Well, yes ... but many of those 500 stocks are so highly correlated that perhaps we could ignore some.
For example, suppose we took a single stock to represent the entire automobile industry and one to be a proxy for the computer industry and another to ...

>And end up with just 30 instead of 300? You're talkin' the DOW, eh?
Very good!
Let's write our column vectors like so: V = [v₁, v₂, ... ]
I know! It looks like a row vector ... but this notation don't take up so much room.

Then here's the problem, in math-speak:
Given the n x n covariance matrix Θ, determine the n-vector of weights X = [x₁, x₂, ... x_n] such that
X^T Θ X = maximum
subject to the constraints: X^T X = 1 and x_k ≥ 0 for k = 1, 2, ...n.

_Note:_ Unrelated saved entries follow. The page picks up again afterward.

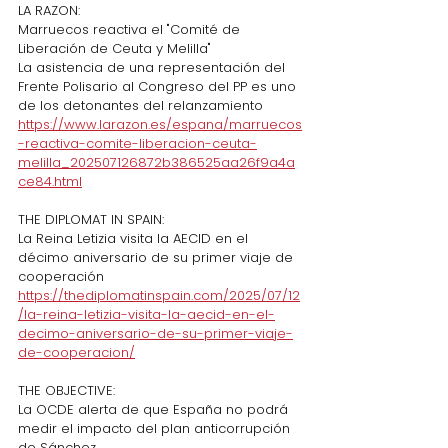
LA RAZON:
Marruecos reactiva el "Comité de 
Liberación de Ceuta y Melilla"
La asistencia de una representación del 
Frente Polisario al Congreso del PP es uno 
de los detonantes del relanzamiento
https://www.larazon.es/espana/marruecos
-reactiva-comite-liberacion-ceuta-
melilla_202507126872b386525aa26f9a4a
ce84.html
THE DIPLOMAT IN SPAIN:
La Reina Letizia visita la AECID en el 
décimo aniversario de su primer viaje de 
cooperación
https://thediplomatinspain.com/2025/07/12
/la-reina-letizia-visita-la-aecid-en-el-
decimo-aniversario-de-su-primer-viaje-
de-cooperacion/
THE OBJECTIVE:
La OCDE alerta de que España no podrá 
medir el impacto del plan anticorrupción 
de Sánchez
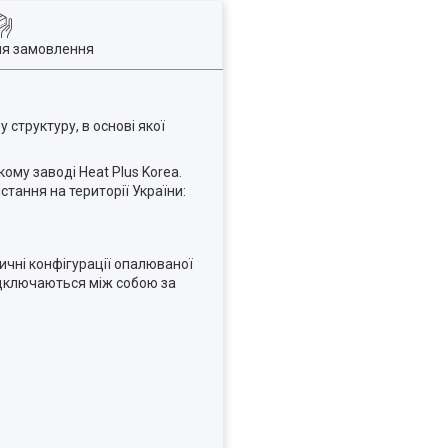
ля замовлення
у структуру, в основі якої
му заводі Heat Plus Korea.
стання на території України:
ичні конфігурації опалюваної
підключаються між собою за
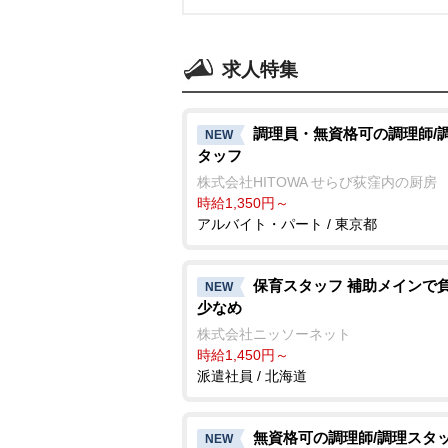
求人特集
調理員・無資格可の調理師/
NEW
タッフ
株式会社HITOWA せらび荻窪内の厨房
時給1,350円～
アルバイト・パート / 東京都
保育スタッフ 補助メインで
NEW
少なめ
株式会社ニッソーネット
時給1,450円～
派遣社員 / 北海道
無資格可の調理師/調理スタ
NEW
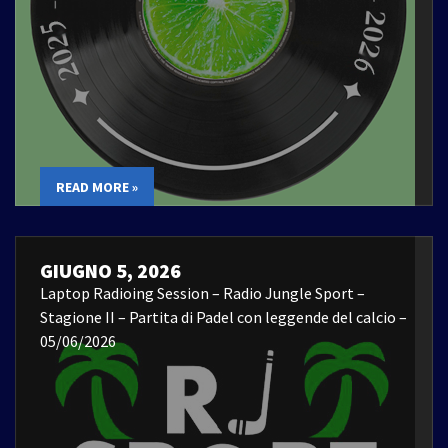
READ MORE »
GIUGNO 5, 2026
Laptop Radioing Session – Radio Jungle Sport –
Stagione II – Partita di Padel con leggende del calcio –
05/06/2026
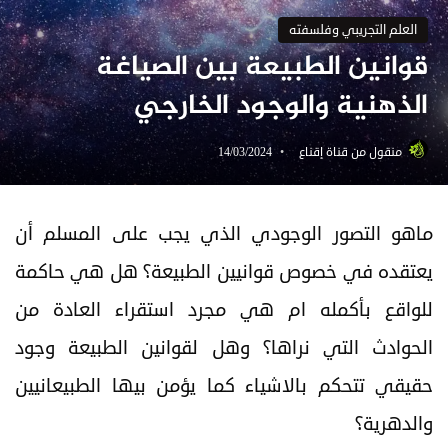
العلم التجريبي وفلسفته
قوانين الطبيعة بين الصياغة
الذهنية والوجود الخارجي
منقول من قناة إقناع
14/03/2024
ماهو التصور الوجودي الذي يجب على المسلم أن
يعتقده في خصوص قوانيين الطبيعة؟
هل هي حاكمة
للواقع بأكمله ام هي مجرد استقراء العادة من
الحوادث التي نراها؟ وهل لقوانين الطبيعة وجود
حقيقي تتحكم بالاشياء كما يؤمن بيها الطبيعانيين
والدهرية؟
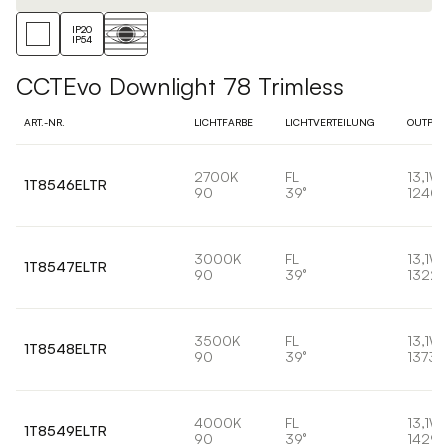
IP20
IP54
CCTEvo Downlight 78 Trimless
ART.-NR.
LICHTFARBE
LICHTVERTEILUNG
OUTPUT
2700K
FL
13,1W
1T8546ELTR
90
39°
1240l
3000K
FL
13,1W
1T8547ELTR
90
39°
1322l
3500K
FL
13,1W
1T8548ELTR
90
39°
1373l
4000K
FL
13,1W
1T8549ELTR
90
39°
1429l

>That's the problem? What happened to the R-variables?
As it turns out, the Variance of a portfolio of n assets with covariance matrix Θ is given by:
σ² = X^T Θ X = Θ₁₁x₁² + Θ₂₂x₂² + ... + Θ_nnx₁² + 2 Θ₁₂ x₁x₂ + 2 Θ₁₃ x₁x₂ + ... etc. etc.

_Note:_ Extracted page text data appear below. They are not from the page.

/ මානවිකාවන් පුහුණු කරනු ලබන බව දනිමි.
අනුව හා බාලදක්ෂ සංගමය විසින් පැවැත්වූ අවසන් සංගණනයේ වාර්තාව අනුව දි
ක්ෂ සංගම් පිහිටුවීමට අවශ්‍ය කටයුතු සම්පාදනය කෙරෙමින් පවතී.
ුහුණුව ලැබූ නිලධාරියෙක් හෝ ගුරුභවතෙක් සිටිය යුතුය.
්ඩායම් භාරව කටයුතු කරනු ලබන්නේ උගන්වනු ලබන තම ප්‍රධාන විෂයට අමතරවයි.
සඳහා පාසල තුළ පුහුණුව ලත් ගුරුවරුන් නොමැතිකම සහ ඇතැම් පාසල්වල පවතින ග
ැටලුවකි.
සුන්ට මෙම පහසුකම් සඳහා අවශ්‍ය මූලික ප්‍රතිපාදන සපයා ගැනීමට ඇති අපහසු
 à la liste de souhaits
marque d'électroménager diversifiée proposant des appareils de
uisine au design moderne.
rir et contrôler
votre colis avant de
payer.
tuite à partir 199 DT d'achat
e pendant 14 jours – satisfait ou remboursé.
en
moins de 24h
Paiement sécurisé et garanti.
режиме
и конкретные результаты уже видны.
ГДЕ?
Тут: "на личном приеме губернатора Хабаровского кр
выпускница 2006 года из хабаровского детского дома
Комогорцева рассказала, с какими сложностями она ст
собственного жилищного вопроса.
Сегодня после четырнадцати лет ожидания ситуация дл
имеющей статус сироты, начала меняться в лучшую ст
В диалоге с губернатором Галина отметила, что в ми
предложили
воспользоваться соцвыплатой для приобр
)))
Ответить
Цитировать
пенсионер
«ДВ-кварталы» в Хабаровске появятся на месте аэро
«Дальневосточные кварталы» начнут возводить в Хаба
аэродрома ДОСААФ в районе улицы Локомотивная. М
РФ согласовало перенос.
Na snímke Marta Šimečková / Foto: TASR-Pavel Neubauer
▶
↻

SO, we maximize that Variance. However, we want our weights to be positive and the weight vector X to be of unit length ... hence the constraints.

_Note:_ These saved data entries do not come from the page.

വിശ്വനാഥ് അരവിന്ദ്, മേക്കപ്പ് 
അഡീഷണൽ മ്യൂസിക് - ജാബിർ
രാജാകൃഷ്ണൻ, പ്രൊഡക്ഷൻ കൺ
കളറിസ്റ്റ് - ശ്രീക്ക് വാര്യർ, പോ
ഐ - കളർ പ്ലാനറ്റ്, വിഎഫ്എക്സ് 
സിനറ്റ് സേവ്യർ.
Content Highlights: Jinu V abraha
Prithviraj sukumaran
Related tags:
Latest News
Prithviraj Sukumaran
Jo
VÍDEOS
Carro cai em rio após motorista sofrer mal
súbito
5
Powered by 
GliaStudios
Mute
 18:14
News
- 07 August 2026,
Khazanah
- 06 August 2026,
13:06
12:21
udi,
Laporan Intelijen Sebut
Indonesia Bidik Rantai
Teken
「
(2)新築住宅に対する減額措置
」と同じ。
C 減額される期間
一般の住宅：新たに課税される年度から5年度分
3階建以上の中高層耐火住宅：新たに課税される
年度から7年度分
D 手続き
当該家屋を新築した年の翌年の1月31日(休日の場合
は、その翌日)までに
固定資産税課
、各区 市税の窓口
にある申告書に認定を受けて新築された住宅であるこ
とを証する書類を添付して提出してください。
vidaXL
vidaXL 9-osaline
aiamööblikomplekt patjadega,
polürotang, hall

>And can you solve that problem?
Here's what we know:

The matrix Θ is symmetric.
The eigenvalues λ and eigenvectors u satisfy Θ u = λ u.
Symmetric matrices have real eigenvalues and, if they are all distinct, the eigenvectors are orthogonal.
That is: if u_j and u_k are two eigenvectors, u_j^Tu_k = 0.
If that is the case, and we write our X as a linear combination of the unit eigenvectors, X = a₁u₁ + a₂u₂ + ... +a_nu_n, then
X^T Θ X = {a₁u₁^T + a₂u₂^T +...} Θ {a₁u₁ + a₂u₂ +...} = SUM of terms like: a_ju_j^T Θ a_ku_k
But Θ u_k = λ_ku_k (since u_k is an eigenvector) and u_j^Tu_k = 0 (since eigenvectors are orthogonal).
Hence: X^T Θ X = SUM of terms like: a_jλ_ju_j^Tu_j for j = 1, 2, ... n.
Since we picked unit eigenvectors, then u_j^Tu_j = 1.
Further, we required that X^T X = 1, so that Σ a_j² = 1 for j = 1, 2, ... n.

Then we're left with the problem:

X^T Θ X = Σ a_jλ_j = maximum, for j = 1, 2, ... n
with Σ a_j² = 1.

>zzzZZZ

We're almost there!
Clearly we should identify the largest eigenvalue, say λ₁, and choose a₁ = 1 and all other a_j = 0.
That'd make X = u₁ and the weights that'd give the maximum variance are just the components of the eigenvector associated with the largest eigenvalue.

Did you get that?
>zzzZZZ
Don't you see? If X = u₁ (the eigenvector with the largest eigenvalue), then Θ X = Θ u₁ = λ₁u₁ and X^T Θ X = u₁^Tλ₁u₁ = λ₁ ... since u₁^Tu₁ = 1
... and they ain't any bigger eigenvalue than λ₁.

>And just how do you find that eigenvector associated with the largest eigenvalue?
Here's one way to identify the eigenvector of a matrix A associated with the largest eigenvalue:

Pick any vector v.
Multiply by your matrix A, giving Av.
If v = a₁u₁ + a₂u₂ + ..., then Av = a₁λ₁u₁ + a₂λ₂u₂ + ...
Repeating umpteen times, we get: A^Nv = a₁λ₁^Nu₁ + a₂λ₂^Nu₂ + ...
After each preMultiplication by A, normalize the resultant vector so it's of unit length ... then continue multiplying by A.
Eventually, the largest eigenvalue dominates and you're left with a₁λ₁^Nu₁, normalized to unit length- you've identified the appropriate eigenvalue u₁.

>Huh?
Well, for example, suppose and we start with, say v = [1.00, 0.25]
We'll multiply by A, normalize, multiply again ... and again, and we'll see something like this, where v is coloured blue and Av is coloured red, then we normalize A v and it becomes our new v so we colour it blue and the next multiplication (after nomalization) is coloured red again and ...

>Okay! I get it!
Did you see? After just five iterations the vector hardly changes. We've got ourselves the eigenvector u₁.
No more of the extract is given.